1. Obtain optimal probability cut-off point again, with the new weights.

# Define weights
weight_FP_gc <- 5  # Predict Good but actually Bad
weight_FN_gc <- 1  # Predict Bad but actually Good

# Function to calculate weighted cost for each cutoff
calc_cost_gc <- function(cutoff) {
  predicted_class <- ifelse(train_pred_probs_gc >= cutoff, TRUE, FALSE)
  confusion <- table(Predicted = predicted_class, Actual = train_data$Class)
  
  # Extract counts
  FP <- confusion["TRUE", "FALSE"]   # Predicted Good, actually Bad
  FN <- confusion["FALSE", "TRUE"]   # Predicted Bad, actually Good
  
  # Weighted cost
  total_cost <- (weight_FP_gc * FP) + (weight_FN_gc * FN)
  return(total_cost / nrow(train_data))  # average cost
}

# Test a range of cutoff values
cutoff_values_weighted_gc <- seq(0.1, 0.9, by = 0.01)

# Calculate cost for each cutoff
cost_results_gc <- sapply(cutoff_values_weighted_gc, calc_cost_gc)

# Find cutoff with minimum cost
optimal_cutoff_weighted_gc <- cutoff_values_weighted_gc[which.min(cost_results_gc)]
optimal_cutoff_weighted_gc
## [1] 0.84

Your observation:

2. Obtain the confusion matrix and MR for the training set.

# Predict class using the new weighted cutoff
train_pred_class_weighted_gc <- ifelse(train_pred_probs_gc >= optimal_cutoff_weighted_gc, TRUE, FALSE)

# Generate confusion matrix for the training set
conf_matrix_train_weighted_gc <- table(Predicted = train_pred_class_weighted_gc, Actual = train_data$Class)
conf_matrix_train_weighted_gc
##          Actual
## Predicted FALSE TRUE
##     FALSE   190  211
##     TRUE     20  279
# Calculate Misclassification Rate (MR)
mr_train_weighted_gc <- mean(train_pred_class_weighted_gc != train_data$Class)
mr_train_weighted_gc
## [1] 0.33

Your observation: The Misclassification Rate may rise slightly, but the total weighted cost decrease.
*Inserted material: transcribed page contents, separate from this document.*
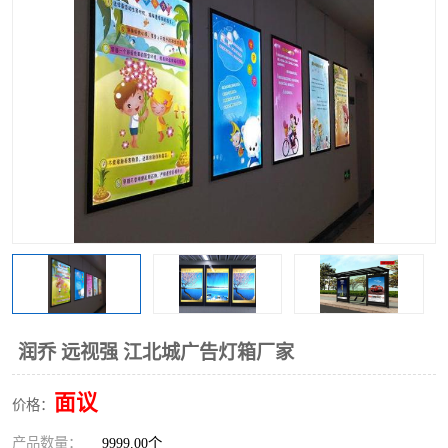
润乔 远视强 江北城广告灯箱厂家
面议
价格：
产品数量：
9999.00个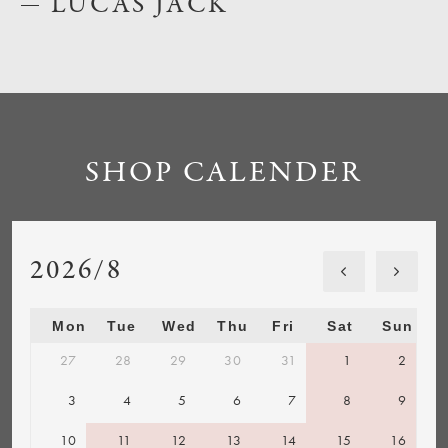
LUCAS JACK
SHOP CALENDER
2026/8
Mon
Tue
Wed
Thu
Fri
Sat
Sun
27
28
29
30
31
1
2
3
4
5
6
7
8
9
10
11
12
13
14
15
16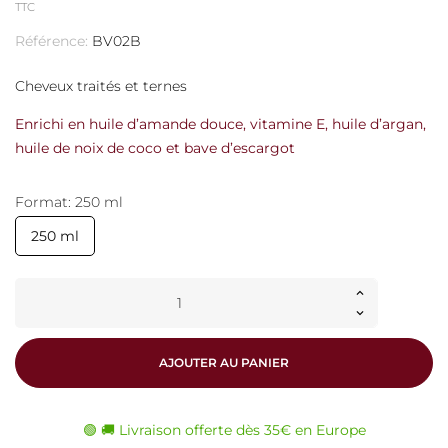
TTC
Référence:
BV02B
Cheveux traités et ternes
Enrichi en huile d’amande douce, vitamine E, huile d’argan,
huile de noix de coco et bave d’escargot
Format: 250 ml
250 ml
AJOUTER AU PANIER
🟢 🚚 Livraison offerte dès 35€ en Europe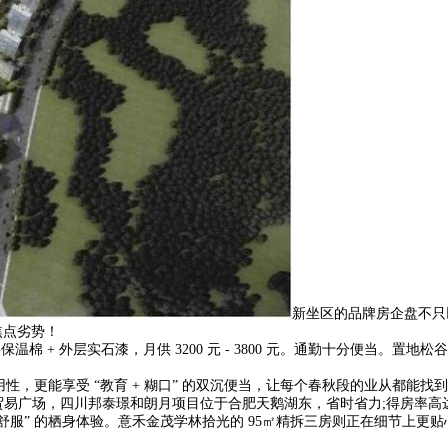
新坐区的品牌房企盘不只
的焦点劣势！
+ 外层实石漆，月供 3200 元 - 3800 元。通勤十分便当。置地
，更能享受 “教育 + 糊口” 的双沉便当，让每个春秋段的业从都能找
广场，四川邦泰璟和朗月项目位于合肥天鹅湖东，省时省力;得房率高达 
” 的栖身体验。意禾金茂学林拾光的 95㎡精拆三房则正在细节上更贴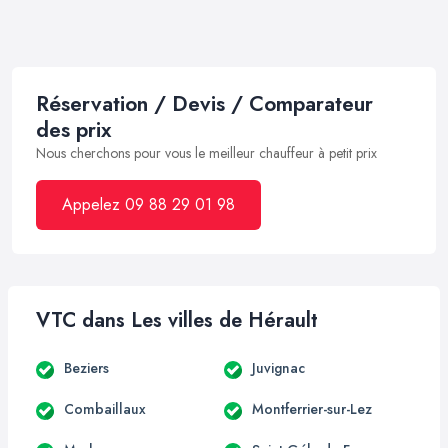
Réservation / Devis / Comparateur
des prix
Nous cherchons pour vous le meilleur chauffeur à petit prix
Appelez 09 88 29 01 98
VTC dans Les villes de Hérault
Beziers
Juvignac
Combaillaux
Montferrier-sur-Lez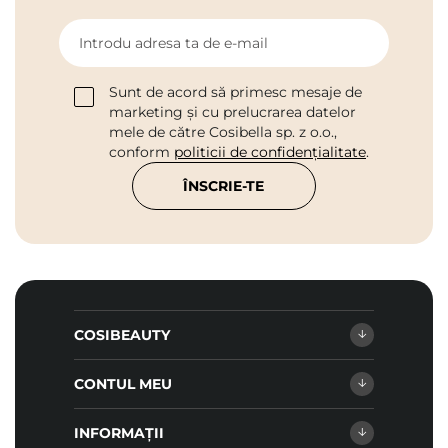
Introdu adresa ta de e-mail
Sunt de acord să primesc mesaje de
marketing și cu prelucrarea datelor
mele de către Cosibella sp. z o.o.,
conform
politicii de confidențialitate
.
ÎNSCRIE-TE
COSIBEAUTY
CONTUL MEU
INFORMAȚII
There are also more Bad than Good. ### 3. Obtain the confusion matrix and MR for the test set.

# Predict probabilities on the test set using the model
test_pred_probs_gc <- predict(model_gc_logit, newdata = test_data, type = "response")

# Predict class using the weighted cutoff
test_pred_class_weighted_gc <- ifelse(test_pred_probs_gc >= optimal_cutoff_weighted_gc, TRUE, FALSE)

# Generate confusion matrix for the test set
conf_matrix_test_weighted_gc <- table(Predicted = test_pred_class_weighted_gc, Actual = test_data$Class)
conf_matrix_test_weighted_gc
##          Actual
## Predicted FALSE TRUE
##     FALSE    69   92
##     TRUE     21  118
# Calculate Misclassification Rate (MR)
mr_test_weighted_gc <- mean(test_pred_class_weighted_gc != test_data$Class)
mr_test_weighted_gc
## [1] 0.3766667

Your observation: On the test data, the pattern remains consistent with a reliable model. # Task 6: Conlusion (10pts)

Summarize your findings, including the optimal probability cut-off, MR and AUC for both training and testing data. Discuss what you observed and what you will do to improve the model further.

In conclusion, the logistic regression model built using the GermanCredit dataset performed effectively in predicting customer creditworthiness. The model achieved an AUC of approximately 0.85 on the training set and 0.82 on the test set, demonstrating strong and consistent predictive performance with minimal overfitting. THe optimal cutoff point is 0.41 which is less than < 0.5.